Mais do que seguir uma fórmula, o ponche passa a funcionar como uma bebida de base, que se ajusta ao ritmo da mesa e ao clima da ocasião. 

 

Sugestão de ponche leve, com identidade brasileira 

Essa versão é ideal para o almoço de Natal, quando a bebida acompanha a refeição por mais tempo e pede frescor. 

 

Ingredientes 

  • 1 garrafa de espumante brut ou moscatel 
    (pode ser alcoólico ou sem álcool) 
  • 400 ml de suco de pêssego natural ou integral 
  • 200 ml de água com gás 
  • 1 manga madura em cubos 
  • 1 pêssego em fatias 
  • Uvas verdes cortadas ao meio 
  • Folhas de hortelã ou erva-cidreira 
  • Gelo 

 

Preparo 
Em uma jarra grande, misture o suco de pêssego com as frutas e leve à geladeira por cerca de uma hora.
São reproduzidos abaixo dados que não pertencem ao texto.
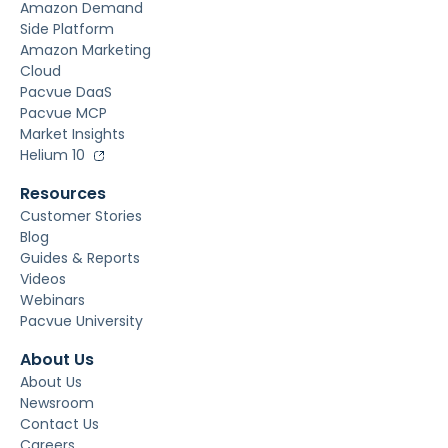
Amazon Demand
Side Platform
Amazon Marketing
Cloud
Pacvue DaaS
Pacvue MCP
Market Insights
Helium 10
Resources
Customer Stories
Blog
Guides & Reports
Videos
Webinars
Pacvue University
About Us
About Us
Newsroom
Contact Us
Careers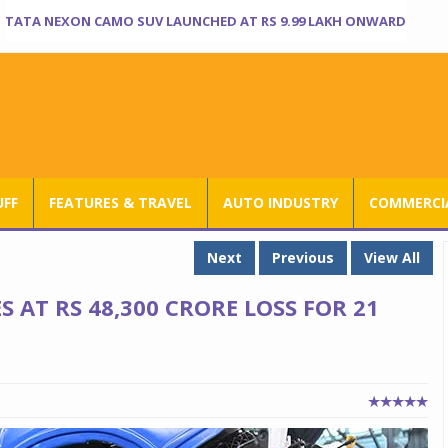
TATA NEXON CAMO SUV LAUNCHED AT RS 9.99 LAKH ONWARD
UFF
FEATURES & TRAVEL
AUTO INDUSTRY
COMMERCIA
Next
Previous
View All
 AT RS 48,300 CRORE LOSS FOR 21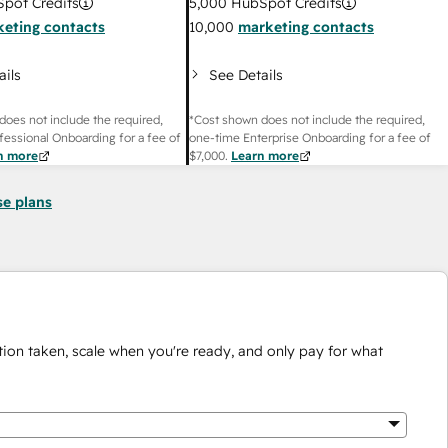
pot Credits
5,000
HubSpot Credits
eting contacts
10,000
marketing contacts
ails
See Details
does not include the required,
*Cost shown does not include the required,
fessional Onboarding for a fee of
one-time Enterprise Onboarding for a fee of
n more
$7,000
.
Learn more
se plans
ion taken, scale when you're ready, and only pay for what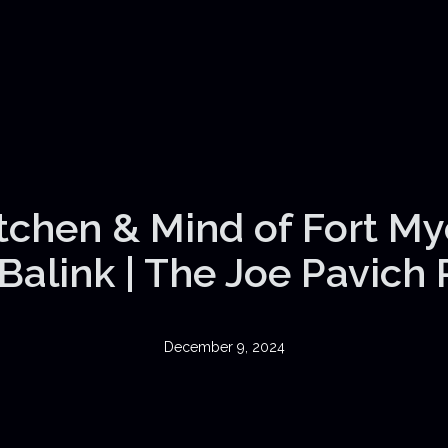
itchen & Mind of Fort My
Balink | The Joe Pavich
December 9, 2024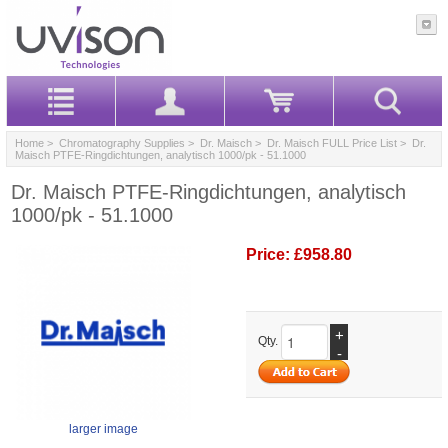
Home
>
Chromatography Supplies
>
Dr. Maisch
>
Dr. Maisch FULL Price List
> Dr.
Maisch PTFE-Ringdichtungen, analytisch 1000/pk - 51.1000
Dr. Maisch PTFE-Ringdichtungen, analytisch
1000/pk - 51.1000
Price:
£958.80
+
Qty.
-
larger image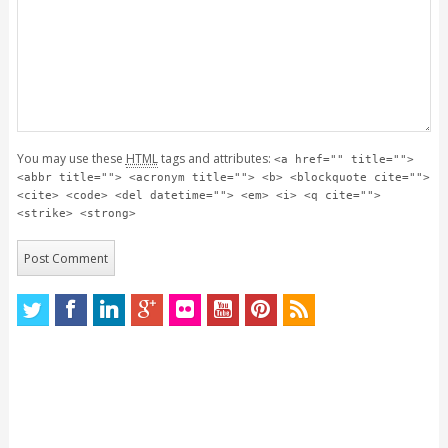
You may use these
HTML
tags and attributes:
<a href="" title="">
<abbr title=""> <acronym title=""> <b> <blockquote cite="">
<cite> <code> <del datetime=""> <em> <i> <q cite="">
<strike> <strong>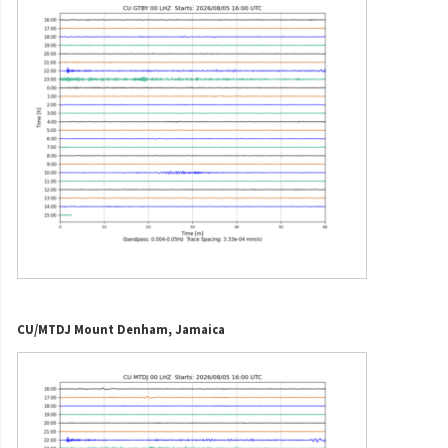
CU/MTDJ Mount Denham, Jamaica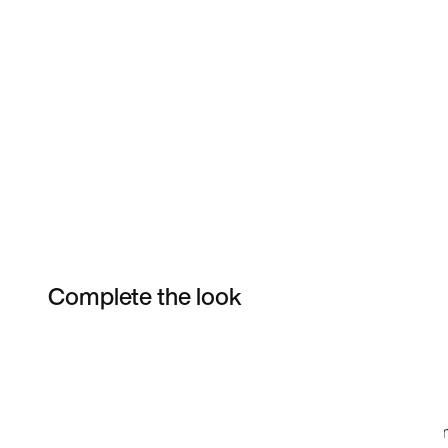
Complete the look
Item 3 of 16
Shop the Model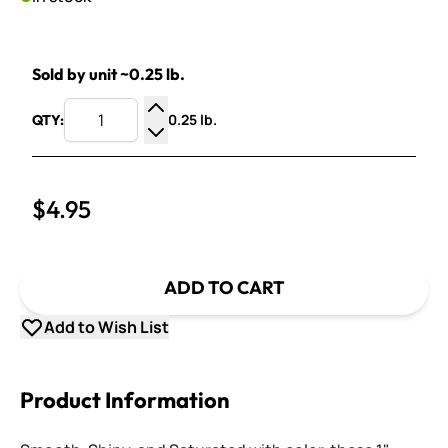
Sold by unit ~0.25 lb.
0.25 lb.
QTY:
Increase Quantity
Decrease Quantity
$4.95
ADD TO CART
Add to Wish List
Product Information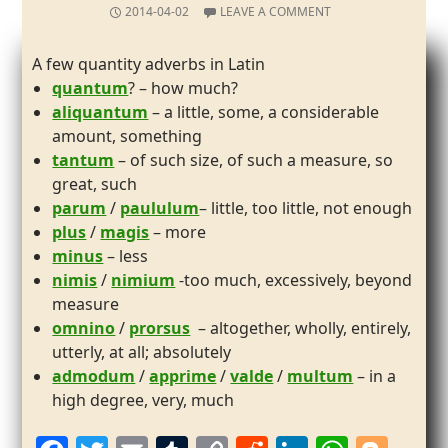
2014-04-02
LEAVE A COMMENT
A few quantity adverbs in Latin
quantum
? – how much?
aliquantum
– a little, some, a considerable
amount, something
tantum
– of such size, of such a measure, so
great, such
parum
/
paululum
– little, too little, not enough
plus
/
magis
– more
minus
– less
nimis
/
nimium
-too much, excessively, beyond
measure
omnino
/
prorsus
– altogether, wholly, entirely,
utterly, at all; absolutely
admodum
/
apprime
/
valde
/
multum
– in a
high degree, very, much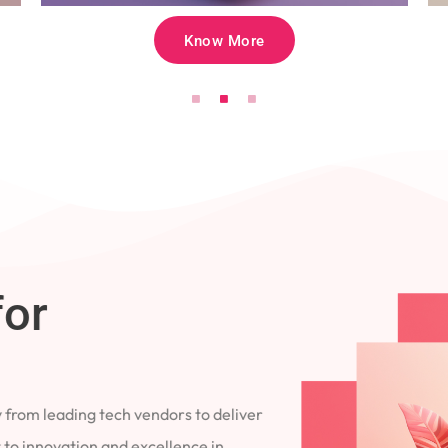
Know More
for
 from leading tech vendors to deliver
 to innovation and excellence in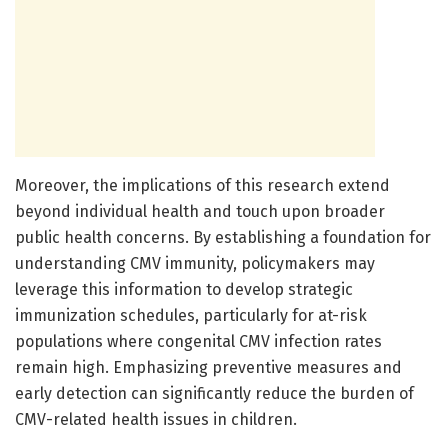
Moreover, the implications of this research extend
beyond individual health and touch upon broader
public health concerns. By establishing a foundation for
understanding CMV immunity, policymakers may
leverage this information to develop strategic
immunization schedules, particularly for at-risk
populations where congenital CMV infection rates
remain high. Emphasizing preventive measures and
early detection can significantly reduce the burden of
CMV-related health issues in children.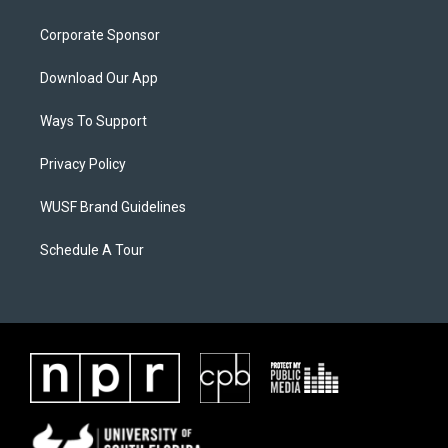
Corporate Sponsor
Download Our App
Ways To Support
Privacy Policy
WUSF Brand Guidelines
Schedule A Tour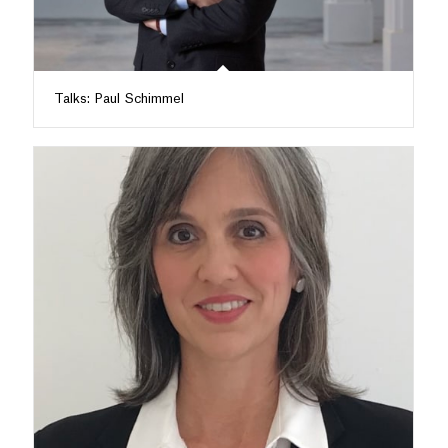
Talks: Paul Schimmel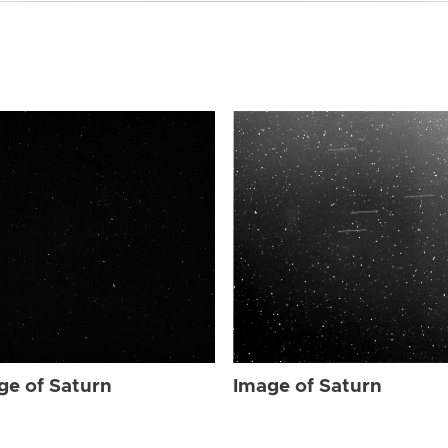
ge of Saturn
Image of Saturn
Na hora de servir, acrescente o gelo, o espumante e finalize com a água com gás. As ervas entram por último, apenas para perfumar e refrescar. 

 

Essa versão dispensa especiarias e destilados, resultando em uma bebida mais leve, aromática e fácil de beber, ideal para climas quentes e encontros prolongados. 

 

No fim, o ponche continua cumprindo seu papel original: reunir pessoas em torno da mesa, acompanhar a conversa e respeitar o tempo do encontro. Seja na versão clássica ou adaptada ao verão brasileiro, ele funciona menos como receita fixa e mais como gesto de receber.